第3話りのとさとる

 私の名前は相原りの。高校1年だ。


 私には、2つ上の女の子の幼馴染と同じ日に生まれた双子の兄がいる。


 名前はもなちゃんとさとるだ。

 もなちゃんとの出会いは親が幼馴染同士だったからだ。

 一緒に学校に登校するようになって私は、最初は無口だったもなちゃんにぐいぐいしゃべりにいった。
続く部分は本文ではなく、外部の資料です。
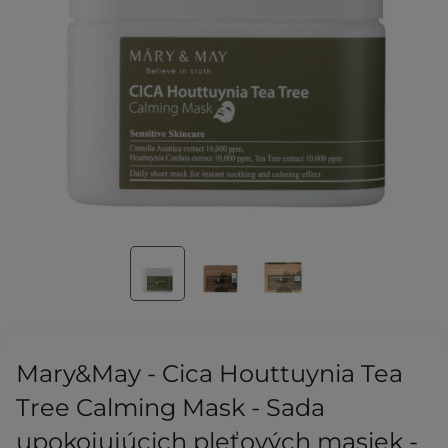
Mary&May - Cica Houttuynia Tea
Tree Calming Mask - Sada
upokojujúcich pleťových masiek -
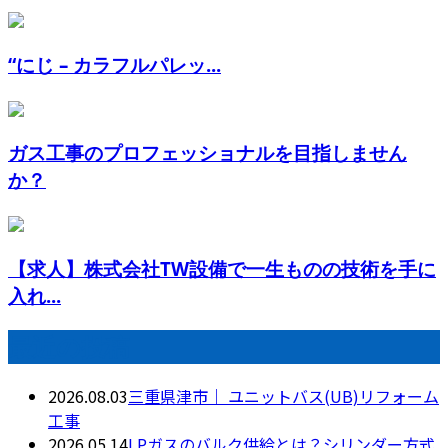
“にじ – カラフルパレッ...
ガス工事のプロフェッショナルを目指しません
か？
【求人】株式会社TW設備で一生ものの技術を手に
入れ...
最近の投稿
2026.08.03
三重県津市｜ ユニットバス(UB)リフォーム
工事
2026.05.14
LPガスのバルク供給とは？シリンダー方式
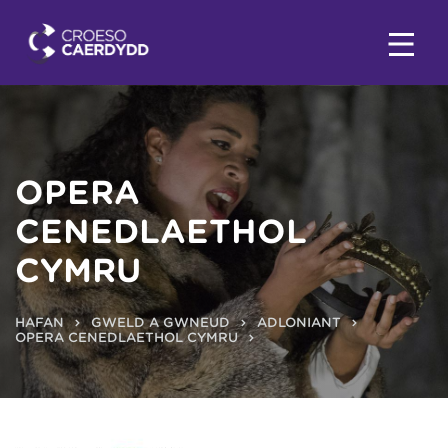
OPERA
CENEDLAETHOL
CYMRU
HAFAN
GWELD A GWNEUD
ADLONIANT
OPERA CENEDLAETHOL CYMRU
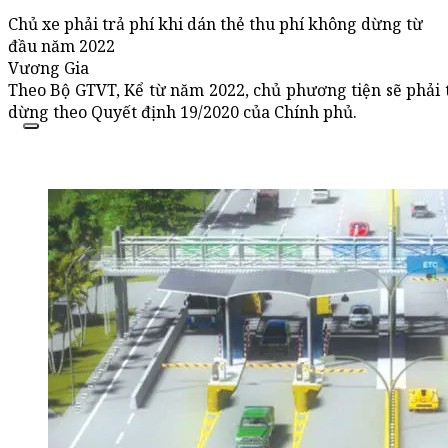
Chủ xe phải trả phí khi dán thẻ thu phí không dừng từ
đầu năm 2022
Vương Gia
Theo Bộ GTVT, Kể từ năm 2022, chủ phương tiện sẽ phải t
dừng theo Quyết định 19/2020 của Chính phủ.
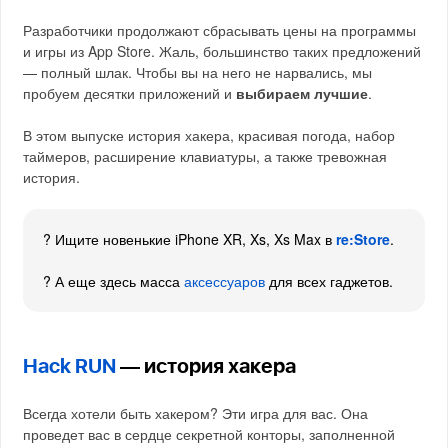
Разработчики продолжают сбрасывать цены на программы
и игры из App Store. Жаль, большинство таких предложений
— полный шлак. Чтобы вы на него не нарвались, мы
пробуем десятки приложений и
выбираем лучшие
.
В этом выпуске история хакера, красивая погода, набор
таймеров, расширение клавиатуры, а также тревожная
история.
? Ищите новенькие iPhone XR, Xs, Xs Max в
re:Store
.
? А еще здесь масса
аксессуаров
для всех гаджетов.
Hack RUN
— история хакера
Всегда хотели быть хакером? Эти игра для вас. Она
проведет вас в сердце секретной конторы, заполненной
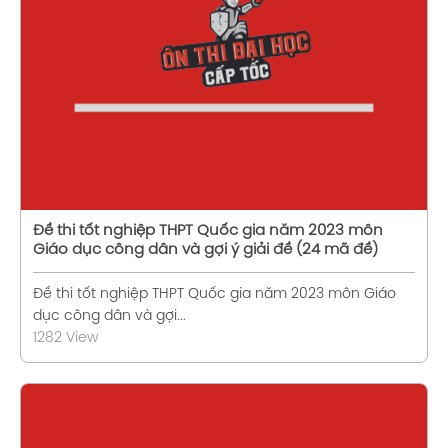
Xem chi tiết
Đề thi tốt nghiệp THPT Quốc gia năm 2023 môn
Giáo dục công dân và gợi ý giải đề (24 mã đề)
Đề thi tốt nghiệp THPT Quốc gia năm 2023 môn Giáo
dục công dân và gợi...
1282 View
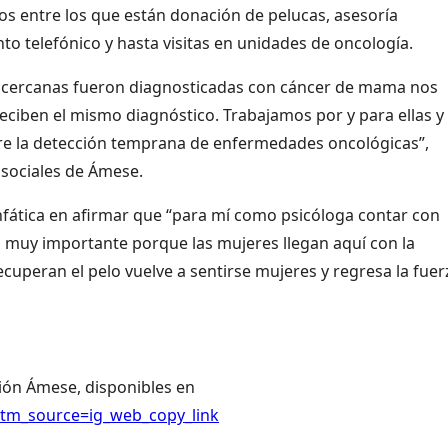
tos entre los que están donación de pelucas, asesoría
to telefónico y hasta visitas en unidades de oncología.
 cercanas fueron diagnosticadas con cáncer de mama nos
eciben el mismo diagnóstico. Trabajamos por y para ellas y
bre la detección temprana de enfermedades oncológicas”,
sociales de
Ámese.
nfática en afirmar que “para mí como psicóloga contar con
muy importante porque las mujeres llegan aquí con la
cuperan el pelo vuelve a sentirse mujeres y regresa la fuer
ión Ámese, disponibles en
tm_source=ig_web_copy_link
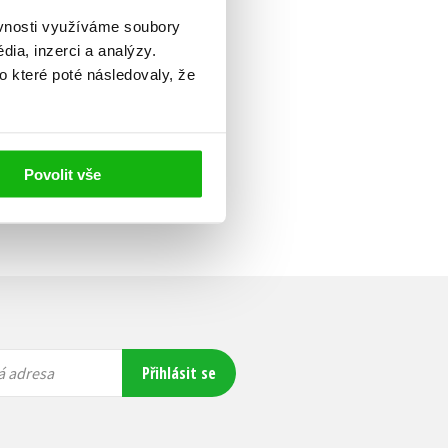
ěvnosti využíváme soubory
ia, inzerci a analýzy.
o které poté následovaly, že
Povolit vše
Přihlásit se
á adresa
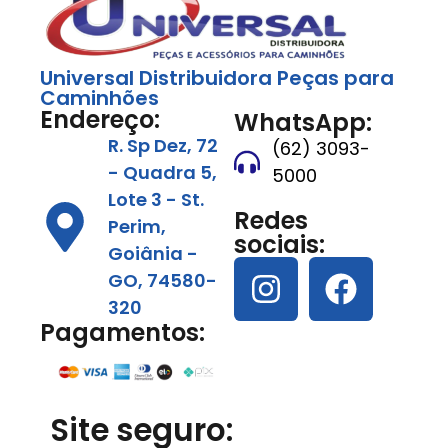
Universal Distribuidora Peças para
Caminhões
Endereço:
WhatsApp:
R. Sp Dez, 72
(62) 3093-
- Quadra 5,
5000
Lote 3 - St.
Redes
Perim,
sociais:
Goiânia -
GO, 74580-
320
Pagamentos:
Site seguro:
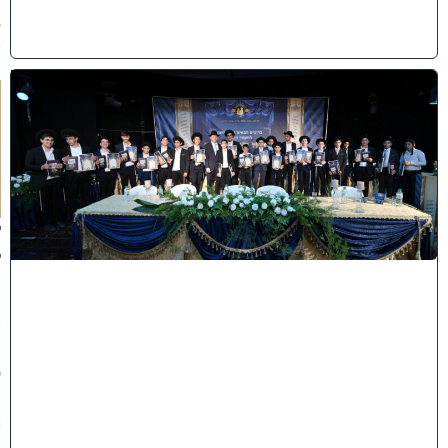
2
6
)
ה
ד
ר
ן
ע
ל
ך
:
ל
ק
ר
א
ת
פ
ת
י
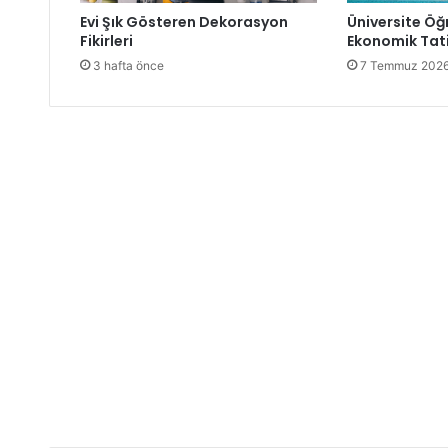
Evi Şık Gösteren Dekorasyon
Üniversite Öğr
Fikirleri
Ekonomik Tati
3 hafta önce
7 Temmuz 202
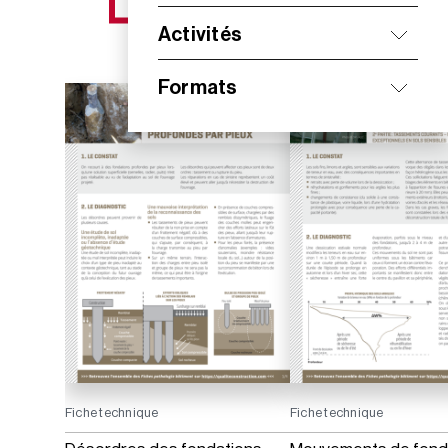
NOS NOUVEAUTÉS
Activités
Formats
Fiche technique
Fiche technique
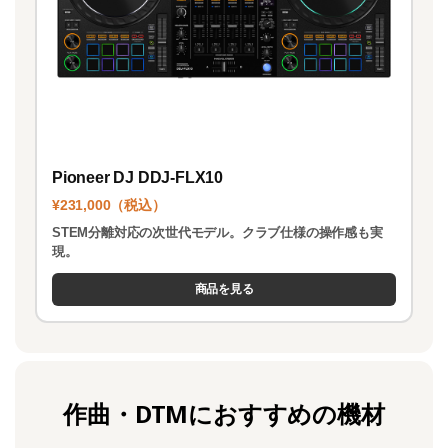
Pioneer DJ DDJ-FLX10
¥231,000（税込）
STEM分離対応の次世代モデル。クラブ仕様の操作感も実
現。
商品を見る
作曲・DTMにおすすめの機材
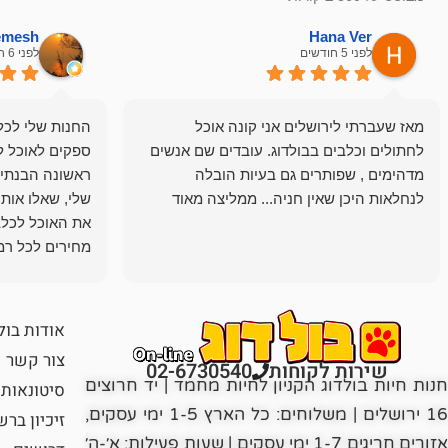
hemesh
Hana Ver
לפני 5 חודשים
לפני 6 חודשים
מאז שעברתי לירושלים אני קונה אוכל
החנות שלי לכל 
לחתולים וכלבים בבולדוג. עובדים שם אנשים
ספקים לאוכל ל
מדהימים , שפותרים גם בעיות הובלה
ראשונה הבנתי 
לנחלאות היכן שאין חניה... ממליצה מאוד
שלי, שאלו אות
את האוכל לכלב
מחירים לכל רמה
הכלב שלי מרוצה
אודות בול
צור קשר
שירות לקוחות
02-6730540
חנות חיות בולדוג הקניון לחיות מחמד | יד חרוצים
סיטונאות
16 ירושלים | משלוחים: כל הארץ 1-5 ימי עסקים,
זיכיון בר
אזורים חריגים 1-7 ימי עסקים | שעות פעילות: א׳-ה׳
 最初ひいていたが、だんだん喋ってくれるようになった。


 私が中学生に上がってから、もなちゃんがさとるを意識してるなぁーと気づき始めたが、お互い何事もなく過ごしていたから何も言わなかった。


 確信に変わったのは、中学の体育の授業の時だった。


 よくもなちゃんは私たちが体育の授業をグラウンドでしているのを見ていた。


 私から見てもさとるを見ているのが分かった。


 まあクラスの男子はあほだからみんな自分を見てもらってるとその時だけ真面目に授業を受けていた。さとるはどう思ってたかは知らないが。


 そんな感じで私たちは高校も同じ所に通っていた。


 下校中私はもなちゃんにかまをかけた。


 もなちゃんは正直だから少し動揺して答えてくれた。


 確実にさとるが好きそうだった。ずっとなんで告白しないんだろうと思っていた。


 さとるの何がいいのかわからないが、もなちゃんが変な人に捕まるよりかはいいか。と思っていた。


 私は、さとると違って部活をしている。


 中学の時から陸上部に入っていて、推薦で高校にも入れた。


 そんな感じで今日も部活をしていた。


 練習はそんなに苦じゃないが、最近成績が伸び悩んでるのが悩みだ。


 そういえば最近友達のひなの。本名山口ひなのに変なことを聞かれた。


「部活ばっかりもいいけど男友達とか作りなよ。」


「私はそのそういうの興味ないから。そういうひなのは?」

 私がそういうとひなのは素直に言ってきた。


「私はいるよ。ゆういちだよ。」

「もしかして。高橋!」

 私はびっくりした。

 なんでも話を聞くと幼稚園からの幼馴染だったらしい。

 小学5年の時、いじめっ子たちから助けてくれてそれから好きらしい。


 いわゆる片思いだ。本人は気づいてないみたいだが。


 なんとなく私が高橋を見ると高橋は嬉しそうにこっとした笑顔を私にしてさとるとの会話に戻った。


 聞いたからに私はその片思いを手伝いたいと思った。


「手伝うよ。なんでも言ってよ」


 するとひなのは、嬉しそうにありがとうと言った。


 よっぽど嬉しかったのだろう。


 この時りのはまだ気づいていなかった。高橋君が私を好きということに。



 最近陸上部に新しい部員が入った。


 さとるの友達の高橋君だ。


 何かあるたびに、私に話しかけたり、応援していた。


 ひなのはそのたびに少し拗ねていたが、高橋君はそんなのお構いなしだった。


 でもまあそれなりに部活でも、私たちは仲良くやっていた。


 ある時ひなのが不安そうに私に言ってきた。

「あのさぁ。ゆういちってりののこと好きなのかな?」


「どうなんだろねー。でも私の応援してくれてるよね」

 私自身少し困っていたところもあったので、部活中に高橋君にそういうのはやめてほしいと言った。私自身ひいきされてるみたいで嫌だったからだ。あと練習の邪魔だ。


 高橋君は了承した。少し高橋君も反省したみたいだ。


 それからは友達として接するようになった。


 そして、4人は中学から面識はあったが、あんまり喋ったりしなかったが、高橋が陸上部に入った事で喋るようになっていった。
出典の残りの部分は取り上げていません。